Based on the above principles, we can reasonably design the structure of plasmids, and then use gibson assembly, CPEC, etc. to modify plasmids to complete the construction of the three-plasmid selection system.
Levansucrase expressed by sacB gene can catalyze the production of levan and cause the death of E. coli. To obtain different lethality rates of the sacB gene for selection, we plan to use molecular dynamics simulation and mutation scoring prediction to predict mutations that affect the lethality rate of sacB. Combining the predicted data, we will introduce single/multiple point mutations on the sacB gene using SDM and calculate the lethality rate of the sacB mutant. We hope that different lethality rates of sacB can better meet different selection needs.

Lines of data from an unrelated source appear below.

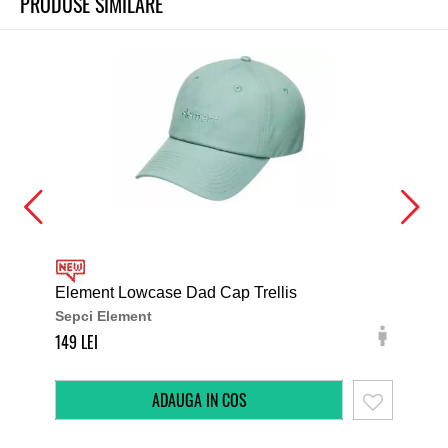
PRODUSE SIMILARE
Element Lowcase Dad Cap Trellis
Ele
Sepci Element
Sep
149
129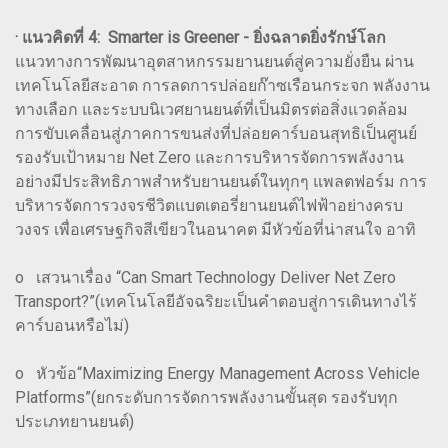
· แนวคิดที่ 4: Smarter is Greener - ยิ่งฉลาดยิ่งรักษ์โลก
แนวทางการพัฒนาอุตสาหกรรมยานยนต์สู่ความยั่งยืน ผ่าน
เทคโนโลยีสะอาด การลดการปล่อยก๊าซเรือนกระจก พลังงาน
ทางเลือก และระบบนิเวศยานยนต์ที่เป็นมิตรต่อสิ่งแวดล้อม
การขับเคลื่อนสู่ภาคการขนส่งที่ปล่อยคาร์บอนสุทธิเป็นศูนย์
รองรับเป้าหมาย Net Zero และการบริหารจัดการพลังงาน
อย่างมีประสิทธิภาพสำหรับยานยนต์ในทุกๆ แพลตฟอร์ม การ
บริหารจัดการวงจรชีวิตแบตเตอรี่ยานยนต์ไฟฟ้าอย่างครบ
วงจร เพื่อเศรษฐกิจสีเขียวในอนาคต มีหัวข้อที่น่าสนใจ อาทิ
o เสวนาเรื่อง “Can Smart Technology Deliver Net Zero
Transport?”(เทคโนโลยีอัจฉริยะเป็นคำตอบสู่การเดินทางไร้
คาร์บอนหรือไม่)
o หัวข้อ“Maximizing Energy Management Across Vehicle
Platforms”(ยกระดับการจัดการพลังงานขั้นสุด รองรับทุก
ประเภทยานยนต์)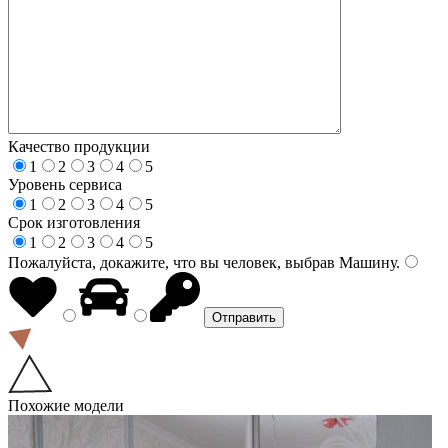
Качество продукции
1
2
3
4
5
Уровень сервиса
1
2
3
4
5
Срок изготовления
1
2
3
4
5
Пожалуйста, докажите, что вы человек, выбрав
Машину
.
Похожие модели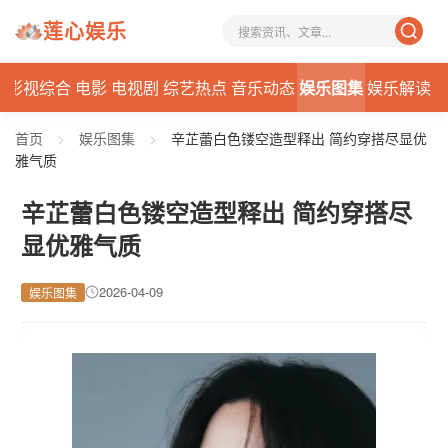
莲心娱乐
态
影视综合
电影
电视剧
综艺热点
音乐动态
娱乐图集
娱乐解读
首页
>
娱乐图集
>
辛芷蕾白色镂空造型释出 简约穿搭尽显优
雅气质
辛芷蕾白色镂空造型释出 简约穿搭尽
显优雅气质
2026-04-09
娱乐图集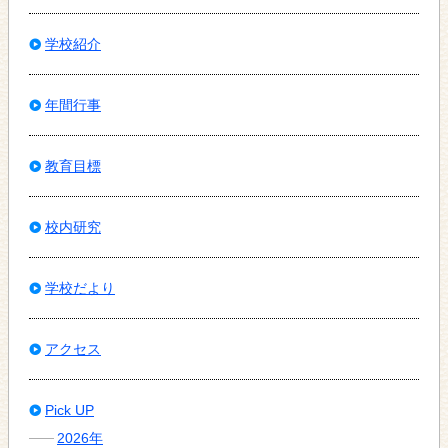
学校紹介
年間行事
教育目標
校内研究
学校だより
アクセス
Pick UP
2026年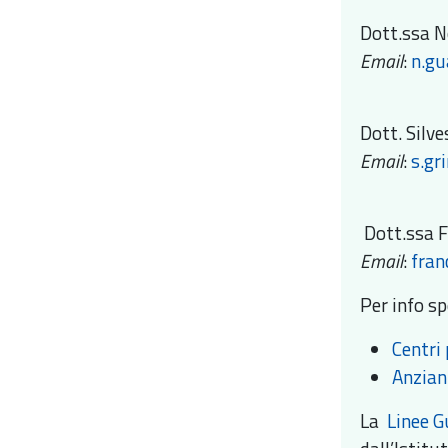
Dott.ssa N
Email
:
n.gu
Dott. Silve
Email
:
s.gr
Dott.ssa F
Email
:
fran
Per info sp
Centri
Anziani
La
Linee G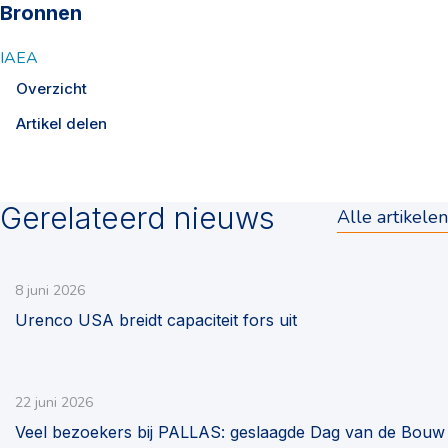
Bronnen
IAEA
Overzicht
Artikel delen
Gerelateerd nieuws
Alle artikelen
8 juni 2026
Urenco USA breidt capaciteit fors uit
22 juni 2026
Veel bezoekers bij PALLAS: geslaagde Dag van de Bouw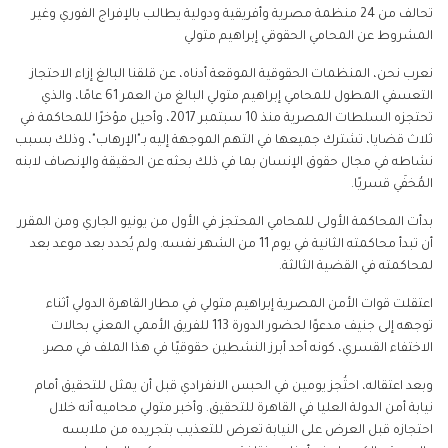
تحالف من 24 منظمة مصرية وأفريقية ودولية يطالب بالإفراج الفوري وغير
المشروط عن المحامي الحقوقي إبراهيم متولي
نعرب نحن، المنظمات الحقوقية الموقعة أدناه، عن قلقنا البالغ إزاء الاحتجاز
التعسفي المطول للمحامي إبراهيم متولي البالغ من العمر 61 عامًا، والذي
تحتجزه السلطات المصرية منذ 10 سبتمبر 2017، وأحيل مؤخرًا للمحاكمة في
ثلاث قضايا، تشترك جميعها في التهم الموجهة إليه بـ"الإرهاب"، وذلك بسبب
نشاطه في مجال حقوق الإنسان بما في ذلك بحثه عن الحقيقة والإنصاف لابنه
المُخفَي قسريًا.
بدأت المحاكمة الأولى للمحامي المحتجز في الأول من يونيو الجاري ومن المقرر
أن تبدأ محاكمته الثانية في يوم 11 من الشهر نفسه. ولم يُحدد بعد موعد بعد
لمحاكمته في القضية الثالثة.
اعتقلت قوات الأمن المصرية إبراهيم متولي في مطار القاهرة الدولي أثناء
توجهه إلى جنيف مدعوًا لحضور الدورة 113 للفريق الأممي المعني بحالات
الاختفاء القسري، كونه أحد أبرز النشطين حقوقيًا في هذا الملف في مصر.
وبعد اعتقاله، احتُجز يومين في الحبس الانفرادي قبل أن يمثل للتحقيق أمام
نيابة أمن الدولة العليا في القاهرة للتحقيق. وأخبر متولي محاميه أنه خلال
احتجازه قبل العرض على النيابة تعرض للتعذيب بتجريده من ملابسه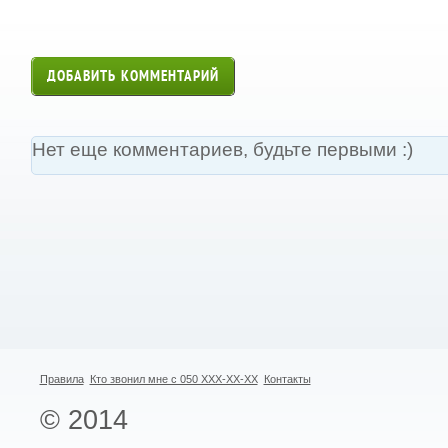
ДОБАВИТЬ КОММЕНТАРИЙ
Нет еще комментариев, будьте первыми :)
Правила
Кто звонил мне с 050 XXX-XX-XX
Контакты
© 2014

In order to construct a mutant library of MAD7, we plan to use error-prone PCR technology to introduce random mutations into MAD7, thereby obtaining a large number of MAD7 mutants. Additionally, to acquire more information on mutation sites, we intend to perform medium and high mutation rate mutations on MAD7. After consulting literature and conducting analysis calculations, we aim to achieve medium and high mutation rate MAD7 mutants with DNA template additions of 200 ng and 10 ng in the error-prone PCR (Table 1). Based on the determined reaction template quantity, we will carry out preliminary experiments to establish the specific conditions for the primers and annealing temperatures used in the error-prone PCR.
After obtaining the MAD7 mutant gene, we plan to ligate it into the backbone of the EP7 plasmid. We will use PCR to amplify the EP7-backbone, followed by DNA gel electrophoresis to separate and recover the PCR product, as well as to purify the PCR product. Finally, we will use gibson assembly to ligate the MAD7 mutant gene with the EP7-backbone, forming the EP7-mutant plasmid containing the MAD7 mutant library. We will then transform three types of plasmids into E. coli K-12 competent cells and perform recovery.
In order to efficiently screen for MAD7 mutants with high precision and high activity, we plan to use the spotting method to inoculate E. coli onto Chl + Amp + Sucrose medium (Figure 2). If the growth of E. coli containing the MAD7 mutant is superior to that of E. coli containing MAD7(WT), it can be inferred that the mutant has higher precision than MAD7(WT).
Therapeutic Tools
Finally, we need to individually test and calculate the editing efficiency and off-target rate of each mutant selected, and compare them with MAD7(WT).
Analysis and Calculation of Editing Efficiency:
Transform the EP1 and EP7-mutant plasmids into E. coli K12. Recover the transformed E. coli K12 cells. Spot the recovered cells onto Chl + Sucrose medium and Chl medium. Perform parallel experiments to ensure accuracy. Calculate the average number of colonies on both media.
Analysis and Calculation of Off-Target Rate:
Transform the P15A-off and EP7-mutant plasmids into E. coli K12 competent cells. Recover the transformed E. coli K12 cells. Spot the recovered cells onto Chl + Amp medium and Chl medium. Perform parallel experiments to ensure accuracy. Calculate the average number of colonies on both media.
After obtaining the editing efficiency and off-target rate for each MAD7 mutant, we will compare them with MAD7(WT) and rank them. We will select the MAD7 mutant with the best overall performance in terms of high precision and low off-target effects for using in gene editing therapy for hepatitis B virus.